Game-changing molecule makes polymers more metal-like to up durability
Researchers have developed a molecule that, when added to a polymer, increases the material’s durability by making it more like metal in terms of its ability to withstand temperature fluctuations. They say it could increase the durability of everything from plastic phone cases to missiles.
Because of their low cost, low density, good thermal and electrical insulation properties and high resistance to corrosion, polymers are found in almost every item used in daily life. However, continued exposure to heat and cold causes materials, including polymers, to expand and contract, which ultimately leads to deterioration.
Different materials expand and contract at different rates – metals and ceramics, for example, contract less than polymers. Researchers from Sandia National Laboratories in the US have modified a molecule that, when added to a polymer, increases the material’s durability to make it more metal-like.
“This really is a unique molecule that when you heat it up, instead of it expanding, it actually contracts by undergoing a change in its shape,” said Erica Redline, a materials scientist who led the research team. “When it’s added to a polymer, it causes that polymer to contract less, hitting expansion and contraction values similar to metals. To have a molecule that behaves like metal is pretty remarkable.”
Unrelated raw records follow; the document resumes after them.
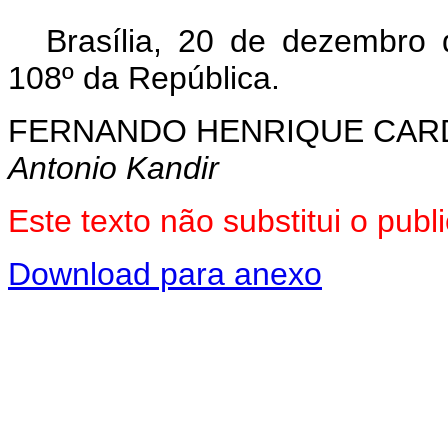
Brasília, 20 de dezembro
108º da República.
FERNANDO HENRIQUE CA
Antonio Kandir
Este texto não substitui o pu
Download para anexo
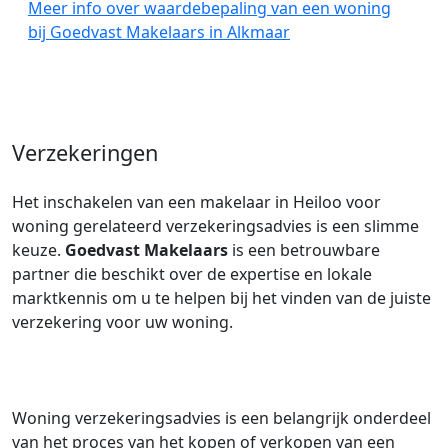
Meer info over waardebepaling van een woning
bij Goedvast Makelaars in Alkmaar
Verzekeringen
Het inschakelen van een makelaar in Heiloo voor
woning gerelateerd verzekeringsadvies is een slimme
keuze.
Goedvast Makelaars
is een betrouwbare
partner die beschikt over de expertise en lokale
marktkennis om u te helpen bij het vinden van de juiste
verzekering voor uw woning.
Woning verzekeringsadvies is een belangrijk onderdeel
van het proces van het kopen of verkopen van een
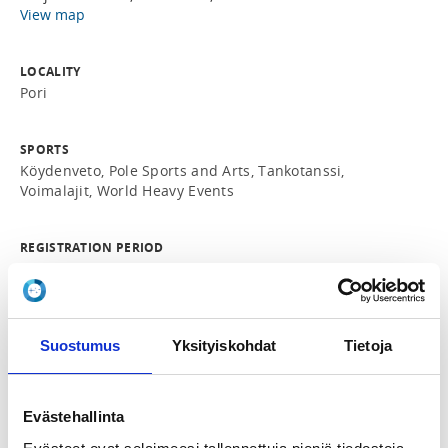
View map
LOCALITY
Pori
SPORTS
Köydenveto, Pole Sports and Arts, Tankotanssi,
Voimalajit, World Heavy Events
REGISTRATION PERIOD
Mo 14.8.2023 at 10:00 - Fr 19.1.2024 at 23:59
PRICE
Suostumus
Yksityiskohdat
Tietoja
Tankotanssi (juniori) ohjaajakoulutus 595,00 € -
Mikäli osallistuja peruu osallistumisen, maksua ei
palauteta
Evästehallinta
ADDITIONAL INFORMATION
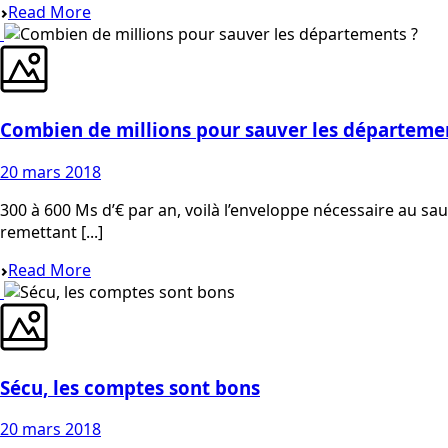
Read More
Combien de millions pour sauver les départeme
20 mars 2018
300 à 600 Ms d’€ par an, voilà l’enveloppe nécessaire au s
remettant [...]
Read More
Sécu, les comptes sont bons
20 mars 2018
The idea for developing the game-changing molecule – which the researchers have not named – arose out of fielding complaints from Sandia customers about the fragility of smartphones, which are made of various materials that each react in different ways to heat and cold.
“Take, for example, your phone, which has a plastic housing coupled to a glass screen, and inside that, the metals and ceramics that make up the circuitry,” Redline said. “These materials are all screwed, glued or somehow bonded together and will start expanding and contracting at different rates, putting stresses on one another which can cause them to crack or warp over time.”
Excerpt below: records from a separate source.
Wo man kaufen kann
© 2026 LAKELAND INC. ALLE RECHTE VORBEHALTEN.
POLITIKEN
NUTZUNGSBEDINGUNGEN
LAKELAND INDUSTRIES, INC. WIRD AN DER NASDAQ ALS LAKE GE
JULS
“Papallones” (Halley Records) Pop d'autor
The researchers say the molecule could revolutionize how polymers are used in a range of applications, including electronics, communications systems, solar panels, automotive parts, circuit boards, aerospace designs, defense systems, and flooring.
“The molecule not only solves current issues but significantly opens up design space for more innovations in the future,” said Jason Dugger, a Sandia chemical engineer.
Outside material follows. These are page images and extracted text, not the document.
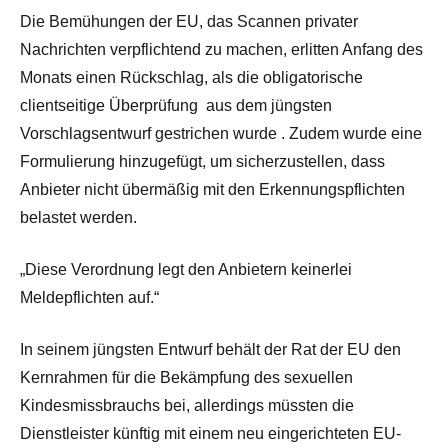
Die Bemühungen der EU, das Scannen privater
Nachrichten verpflichtend zu machen, erlitten Anfang des
Monats einen Rückschlag, als die obligatorische
clientseitige Überprüfung
aus dem jüngsten
Vorschlagsentwurf gestrichen
wurde . Zudem wurde eine
Formulierung hinzugefügt, um sicherzustellen, dass
Anbieter nicht übermäßig mit den Erkennungspflichten
belastet werden.
„Diese Verordnung legt den Anbietern keinerlei
Meldepflichten auf.“
In seinem jüngsten Entwurf behält der Rat der EU den
Kernrahmen für die Bekämpfung des sexuellen
Kindesmissbrauchs bei, allerdings müssten die
Dienstleister künftig mit einem neu eingerichteten EU-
They say a benefit is that it can be introduced into different parts of a polymer in different percentages during 3D printing.
“You could print a structure with certain thermal behaviors in one area, and other thermal behaviors in another to match the materials in different parts of the item,” Dugger said.
And it also helps reduce the weight of materials by eliminating heavy fillers. Often, minerals such as calcium carbonate, silica, clay, kaolin and carbon are added as fillers to make the polymer easier to mold and shape and ensure stability.
“It would enable us to do things much lighter to save mass,” said Dugger. “That is especially important when launching a satellite, for example. Every gram we can save is huge.”
The researchers have so far only created small quantities of the molecule, but they’re working on a way of scaling up production. Currently, it takes about 10 days to produce between 0.2 to 0.3 oz (7 to 10 g).
“It’s unfortunately a long synthesis for this molecule,” said Chad Staiger, the organic chemist responsible for creating the molecule. “More steps equal more time and more money. You usually see five- to six-step syntheses in higher-value materials such as pharmaceuticals. In polymers, the cheaper the better for widescale adoption.”
Nonetheless, the researchers remain optimistic about the molecule’s potential uses.
“There’s nothing like it out there,” said Eric Nagel, part of the research team. “I am really excited at the possibilities of what this technology can do and the application that could be associated with this.”